__Your instructions__.
Report how many lines in the records below contain the word "Wilton". Nothing else belongs in the answer.

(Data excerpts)

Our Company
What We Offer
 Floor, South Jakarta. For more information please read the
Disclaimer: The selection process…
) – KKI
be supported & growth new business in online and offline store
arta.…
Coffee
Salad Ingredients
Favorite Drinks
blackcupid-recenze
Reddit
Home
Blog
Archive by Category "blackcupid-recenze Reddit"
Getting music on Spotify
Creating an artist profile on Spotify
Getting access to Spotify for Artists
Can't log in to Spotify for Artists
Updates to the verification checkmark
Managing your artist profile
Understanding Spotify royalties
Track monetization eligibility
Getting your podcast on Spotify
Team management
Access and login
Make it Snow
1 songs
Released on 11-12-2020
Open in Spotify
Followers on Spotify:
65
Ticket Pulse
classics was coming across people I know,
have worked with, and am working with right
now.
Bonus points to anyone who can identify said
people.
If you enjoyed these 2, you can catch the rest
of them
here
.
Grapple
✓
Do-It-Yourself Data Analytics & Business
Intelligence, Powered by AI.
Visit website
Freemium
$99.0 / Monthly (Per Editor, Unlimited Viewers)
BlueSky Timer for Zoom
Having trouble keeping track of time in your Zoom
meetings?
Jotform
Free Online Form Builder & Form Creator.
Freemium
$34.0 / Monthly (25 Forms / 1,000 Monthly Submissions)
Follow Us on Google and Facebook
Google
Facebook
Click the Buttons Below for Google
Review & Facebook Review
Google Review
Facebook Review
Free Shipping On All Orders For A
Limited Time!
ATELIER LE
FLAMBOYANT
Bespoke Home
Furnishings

---

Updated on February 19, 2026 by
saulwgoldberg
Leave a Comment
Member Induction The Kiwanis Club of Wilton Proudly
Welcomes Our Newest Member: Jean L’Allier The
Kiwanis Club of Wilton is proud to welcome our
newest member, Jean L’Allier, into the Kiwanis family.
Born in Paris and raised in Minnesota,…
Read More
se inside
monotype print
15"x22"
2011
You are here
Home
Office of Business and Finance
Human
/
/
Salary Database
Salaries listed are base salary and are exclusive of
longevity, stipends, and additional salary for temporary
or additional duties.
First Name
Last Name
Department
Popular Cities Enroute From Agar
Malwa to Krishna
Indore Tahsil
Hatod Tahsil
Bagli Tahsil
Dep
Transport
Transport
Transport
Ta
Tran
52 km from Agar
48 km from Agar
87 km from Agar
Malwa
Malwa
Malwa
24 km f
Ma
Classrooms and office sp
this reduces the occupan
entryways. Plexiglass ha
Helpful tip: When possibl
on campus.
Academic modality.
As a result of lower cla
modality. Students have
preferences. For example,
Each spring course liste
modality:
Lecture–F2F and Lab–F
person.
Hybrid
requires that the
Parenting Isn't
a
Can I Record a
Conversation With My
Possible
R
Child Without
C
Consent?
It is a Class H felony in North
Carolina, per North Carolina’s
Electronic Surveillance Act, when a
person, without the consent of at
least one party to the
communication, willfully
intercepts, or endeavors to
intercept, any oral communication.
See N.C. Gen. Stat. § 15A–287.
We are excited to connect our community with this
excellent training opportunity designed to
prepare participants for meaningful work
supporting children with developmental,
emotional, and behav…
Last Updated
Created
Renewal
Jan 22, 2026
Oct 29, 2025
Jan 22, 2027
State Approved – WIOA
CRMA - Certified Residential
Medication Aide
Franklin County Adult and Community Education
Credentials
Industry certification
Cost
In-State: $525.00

__Solution to the problem__.
2